- Listed entries
--

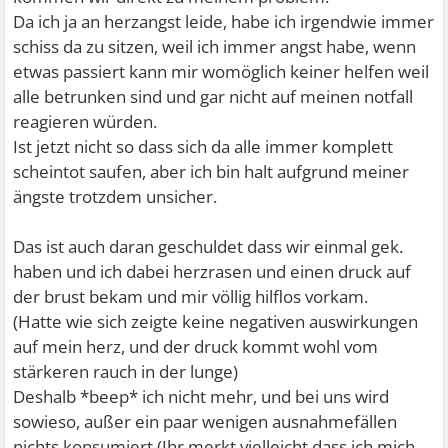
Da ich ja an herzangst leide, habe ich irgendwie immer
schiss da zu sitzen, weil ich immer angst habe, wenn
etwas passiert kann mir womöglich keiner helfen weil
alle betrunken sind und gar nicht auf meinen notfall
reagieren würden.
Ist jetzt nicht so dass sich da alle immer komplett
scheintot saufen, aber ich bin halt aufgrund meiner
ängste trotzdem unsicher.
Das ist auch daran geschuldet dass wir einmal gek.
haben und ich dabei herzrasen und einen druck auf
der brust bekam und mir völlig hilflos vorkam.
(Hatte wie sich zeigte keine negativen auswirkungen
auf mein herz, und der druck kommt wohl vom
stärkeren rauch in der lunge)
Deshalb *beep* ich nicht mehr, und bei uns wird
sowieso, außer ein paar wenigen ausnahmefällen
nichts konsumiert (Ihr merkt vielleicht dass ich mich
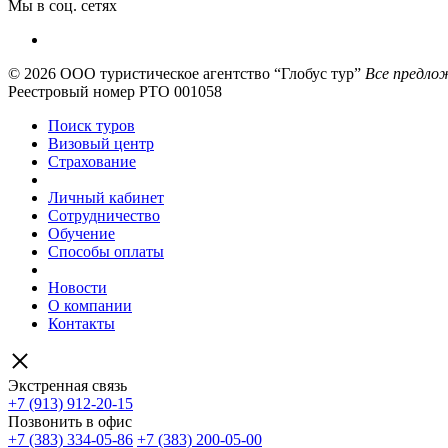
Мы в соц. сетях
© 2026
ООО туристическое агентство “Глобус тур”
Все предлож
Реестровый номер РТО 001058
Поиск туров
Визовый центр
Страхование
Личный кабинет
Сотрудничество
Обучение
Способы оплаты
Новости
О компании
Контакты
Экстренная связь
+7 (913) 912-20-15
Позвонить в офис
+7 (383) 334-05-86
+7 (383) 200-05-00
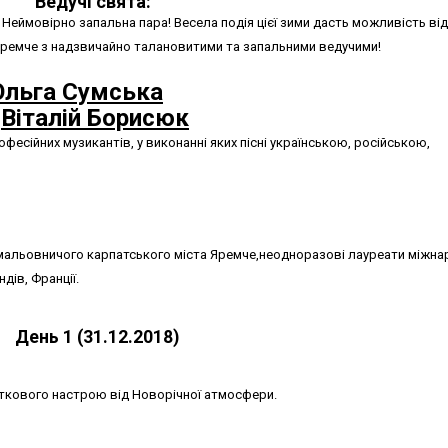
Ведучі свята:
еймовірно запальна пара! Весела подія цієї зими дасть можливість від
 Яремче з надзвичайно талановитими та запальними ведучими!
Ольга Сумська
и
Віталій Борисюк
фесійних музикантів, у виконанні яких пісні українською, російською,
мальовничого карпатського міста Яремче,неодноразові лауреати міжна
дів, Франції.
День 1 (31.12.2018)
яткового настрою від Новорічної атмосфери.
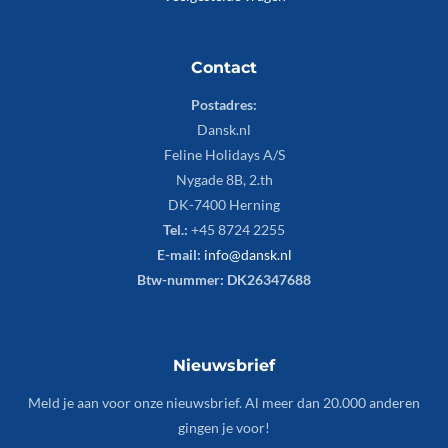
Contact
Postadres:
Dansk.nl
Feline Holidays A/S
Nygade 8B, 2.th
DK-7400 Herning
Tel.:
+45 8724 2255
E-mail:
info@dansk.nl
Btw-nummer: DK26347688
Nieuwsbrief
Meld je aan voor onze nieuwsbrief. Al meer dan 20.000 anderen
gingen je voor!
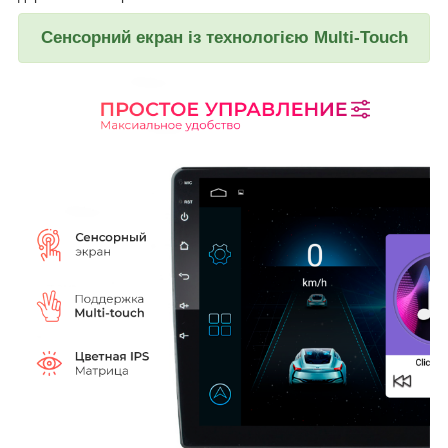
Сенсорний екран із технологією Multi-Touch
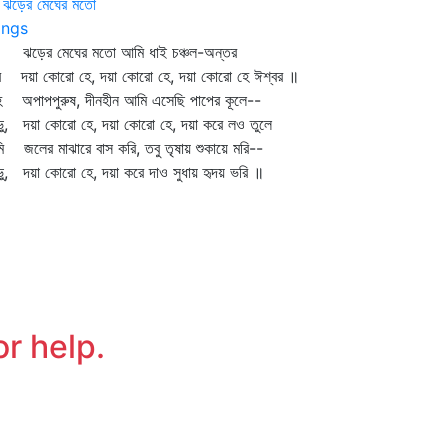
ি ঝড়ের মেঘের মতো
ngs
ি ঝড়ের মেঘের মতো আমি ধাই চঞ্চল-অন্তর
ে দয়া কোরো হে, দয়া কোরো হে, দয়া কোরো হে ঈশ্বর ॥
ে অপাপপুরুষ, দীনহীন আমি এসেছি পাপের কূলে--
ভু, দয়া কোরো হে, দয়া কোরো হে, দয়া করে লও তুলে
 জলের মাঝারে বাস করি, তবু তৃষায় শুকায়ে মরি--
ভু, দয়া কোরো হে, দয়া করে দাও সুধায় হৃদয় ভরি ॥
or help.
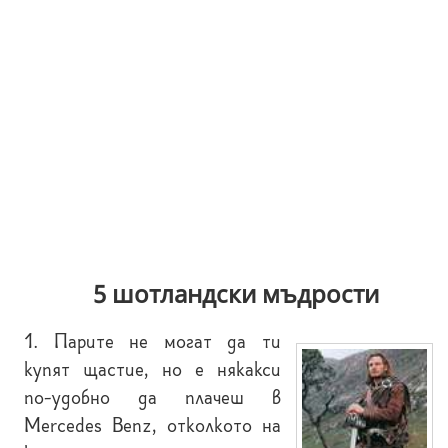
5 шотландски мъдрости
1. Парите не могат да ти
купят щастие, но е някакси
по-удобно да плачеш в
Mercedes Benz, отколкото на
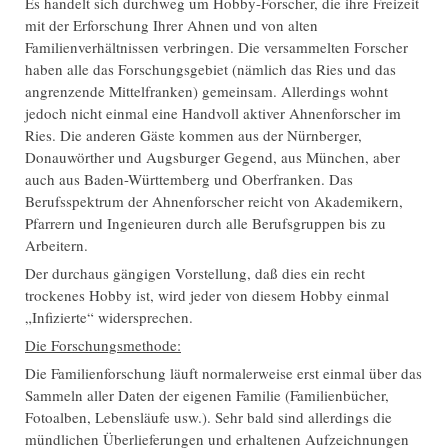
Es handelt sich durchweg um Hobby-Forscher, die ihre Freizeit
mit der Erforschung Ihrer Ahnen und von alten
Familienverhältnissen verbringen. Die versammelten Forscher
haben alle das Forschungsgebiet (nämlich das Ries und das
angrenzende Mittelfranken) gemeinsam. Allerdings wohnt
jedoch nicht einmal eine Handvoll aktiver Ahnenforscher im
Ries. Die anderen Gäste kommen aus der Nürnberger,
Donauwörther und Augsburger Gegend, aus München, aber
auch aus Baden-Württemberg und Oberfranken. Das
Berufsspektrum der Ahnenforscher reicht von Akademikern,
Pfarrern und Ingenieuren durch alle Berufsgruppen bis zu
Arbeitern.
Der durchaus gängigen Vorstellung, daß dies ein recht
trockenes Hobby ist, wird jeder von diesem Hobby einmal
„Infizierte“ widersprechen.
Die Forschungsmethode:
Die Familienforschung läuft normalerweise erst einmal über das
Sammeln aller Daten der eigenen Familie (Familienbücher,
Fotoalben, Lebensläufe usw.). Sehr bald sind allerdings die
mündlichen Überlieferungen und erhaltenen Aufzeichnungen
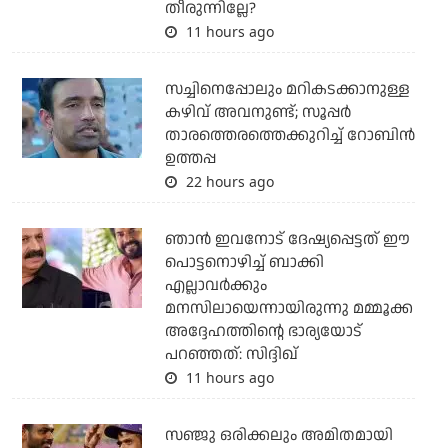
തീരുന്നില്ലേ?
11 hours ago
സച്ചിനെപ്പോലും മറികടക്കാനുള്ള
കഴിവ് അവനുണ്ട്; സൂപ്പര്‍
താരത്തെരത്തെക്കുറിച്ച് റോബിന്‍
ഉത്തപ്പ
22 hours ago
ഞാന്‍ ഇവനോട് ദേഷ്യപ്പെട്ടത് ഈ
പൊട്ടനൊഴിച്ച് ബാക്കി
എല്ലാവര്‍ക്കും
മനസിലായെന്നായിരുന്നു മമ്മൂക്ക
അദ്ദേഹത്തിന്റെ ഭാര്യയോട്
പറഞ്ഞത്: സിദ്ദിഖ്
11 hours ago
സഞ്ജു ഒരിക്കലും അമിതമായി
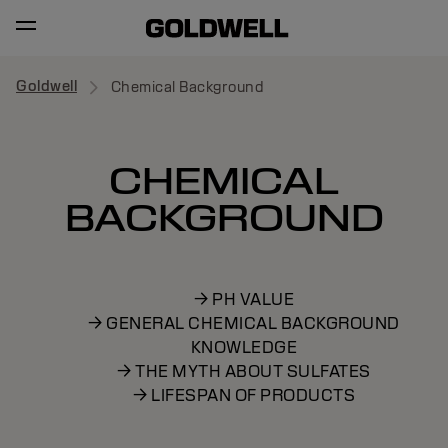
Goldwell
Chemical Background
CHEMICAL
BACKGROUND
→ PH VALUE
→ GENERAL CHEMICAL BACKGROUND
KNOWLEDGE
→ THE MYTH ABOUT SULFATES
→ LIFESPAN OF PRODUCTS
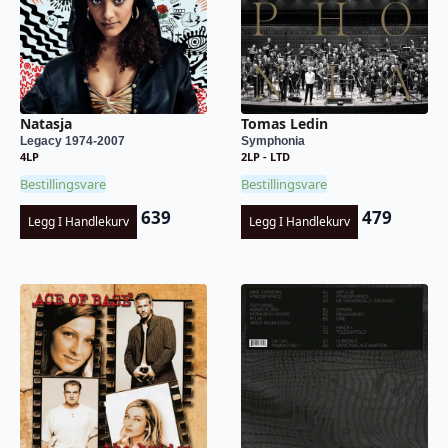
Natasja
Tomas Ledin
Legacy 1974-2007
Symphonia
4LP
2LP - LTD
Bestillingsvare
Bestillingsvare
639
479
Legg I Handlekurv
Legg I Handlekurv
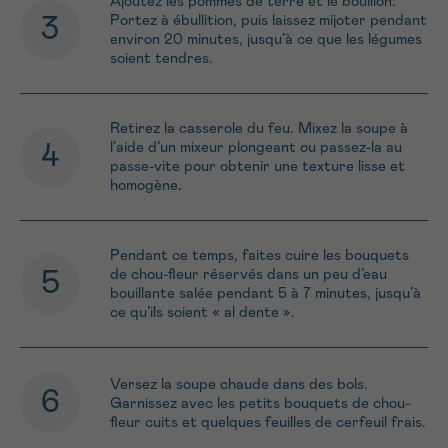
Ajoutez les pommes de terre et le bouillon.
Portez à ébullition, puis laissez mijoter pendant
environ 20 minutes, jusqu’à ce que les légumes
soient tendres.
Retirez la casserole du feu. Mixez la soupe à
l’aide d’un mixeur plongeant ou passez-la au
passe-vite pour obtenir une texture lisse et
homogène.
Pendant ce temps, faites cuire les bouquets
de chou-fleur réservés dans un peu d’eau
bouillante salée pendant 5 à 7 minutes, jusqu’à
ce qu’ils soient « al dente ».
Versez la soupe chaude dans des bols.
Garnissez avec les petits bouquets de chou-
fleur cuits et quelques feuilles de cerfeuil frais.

--

- What you are asked to do
What should appear is an exact copy of the lines from the one containing "അദ്ദേഹത്തിന്റെ ഭാര്യയോട്" through the last line of the records above, pictures excluded.

- Exercise result
അദ്ദേഹത്തിന്റെ ഭാര്യയോട്
പറഞ്ഞത്: സിദ്ദിഖ്
11 hours ago
സഞ്ജു ഒരിക്കലും അമിതമായി
Goldwell
Chemical Background
CHEMICAL
BACKGROUND
→ PH VALUE
→ GENERAL CHEMICAL BACKGROUND
KNOWLEDGE
→ THE MYTH ABOUT SULFATES
→ LIFESPAN OF PRODUCTS
Natasja
Tomas Ledin
Legacy 1974-2007
Symphonia
4LP
2LP - LTD
Bestillingsvare
Bestillingsvare
639
479
Legg I Handlekurv
Legg I Handlekurv
Ajoutez les pommes de terre et le bouillon.
Portez à ébullition, puis laissez mijoter pendant
environ 20 minutes, jusqu’à ce que les légumes
soient tendres.
Retirez la casserole du feu. Mixez la soupe à
l’aide d’un mixeur plongeant ou passez-la au
passe-vite pour obtenir une texture lisse et
homogène.
Pendant ce temps, faites cuire les bouquets
de chou-fleur réservés dans un peu d’eau
bouillante salée pendant 5 à 7 minutes, jusqu’à
ce qu’ils soient « al dente ».
Versez la soupe chaude dans des bols.
Garnissez avec les petits bouquets de chou-
fleur cuits et quelques feuilles de cerfeuil frais.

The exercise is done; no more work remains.